Lunch
Does your employer require you to work during lunch breaks?
Do you spend your lunch break or other “off the clock” time engaged in a work-related meeting? Worse yet, have you had to get lunch for your boss on your lunch break? When you are working for your employer, such as while eating lunch, and your employer knows it, you are entitled to be paid for that time. If those work hours push you over 40 hours per week, then you are also entitled to overtime pay at time and a half for those extra hours.
There are many ways that employers may illegally fail to pay you for all of your actual work time. For example, you may take short breaks which you are not paid for even though overtime laws generally say you must be paid for short breaks. You might report to work on time, are ready to work, and yet are not allowed to clock in. You may have significant work-related tasks to do before or after being “on the clock” for which you are not paid.

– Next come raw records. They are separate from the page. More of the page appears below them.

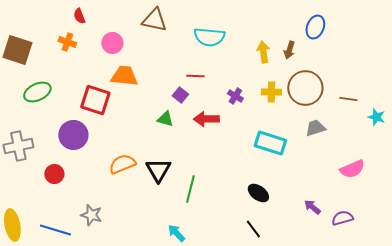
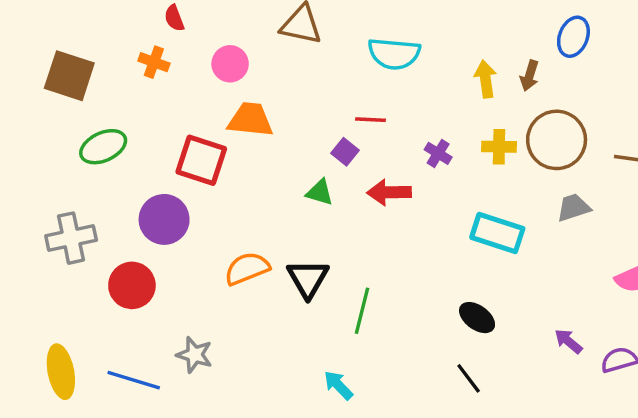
red circle: (54, 174) -> (132, 285), size x1.4

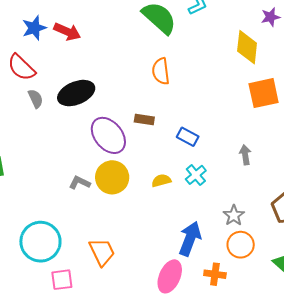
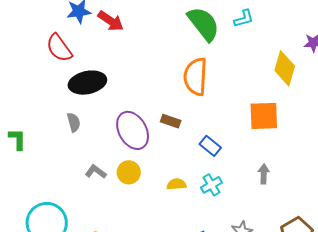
orange semicircle: (161, 71) -> (196, 77), size x1.4
black ellipse: (76, 93) -> (87, 83), moved
orange square: (264, 93) -> (264, 116), moved
gray semicircle: (36, 99) -> (74, 122), moved
yellow circle: (112, 177) -> (129, 172), size x0.7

Assembly line workers at an IBP meatpacking plant recently won a $3.1 million overtime award for these kinds of violations. Or, you may be a retail employee who has finished work for the day, are forced to go “off the clock,” yet wait trapped in the store unpaid until the manager lets you out. Don’t let this abuse go on any longer! Best Buy recently paid a settlement of$5.4 million for not paying employees for their time waiting to leave the store in the evening and for other unpaid work time. The number of ways that employers illegally cheat you out of overtime pay is limited only by their imaginations!